Word for word and without images, transcribe all of the records.
-------- Records --------
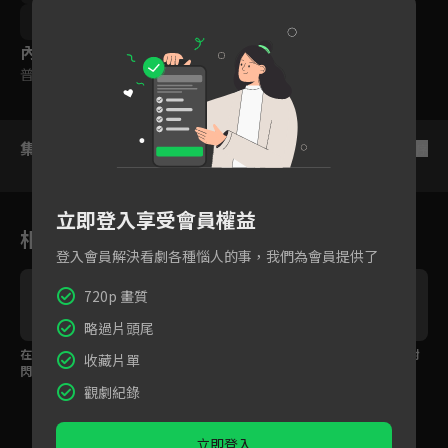
Jonathan
Patricia
內容標籤
普遍級
集數列表
反序
立即登入享受會員權益
相關花絮
登入會員解決看劇各種惱人的事，我們為會員提供了
720p 畫質
略過片頭尾
在亨和智媛公開大放
約會氣氛超浪漫，世勝
在亨一臉懵，初雅的對
收藏片單
閃，旁人都是電燈泡
好像被哲賢吸引了？！
象跟想的不一樣！
觀劇紀錄
立即登入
--------
# [Response for this exercise]
Jonathan
Patricia
內容標籤
普遍級
集數列表
反序
立即登入享受會員權益
相關花絮
登入會員解決看劇各種惱人的事，我們為會員提供了
720p 畫質
略過片頭尾
在亨和智媛公開大放
約會氣氛超浪漫，世勝
在亨一臉懵，初雅的對
收藏片單
閃，旁人都是電燈泡
好像被哲賢吸引了？！
象跟想的不一樣！
觀劇紀錄
立即登入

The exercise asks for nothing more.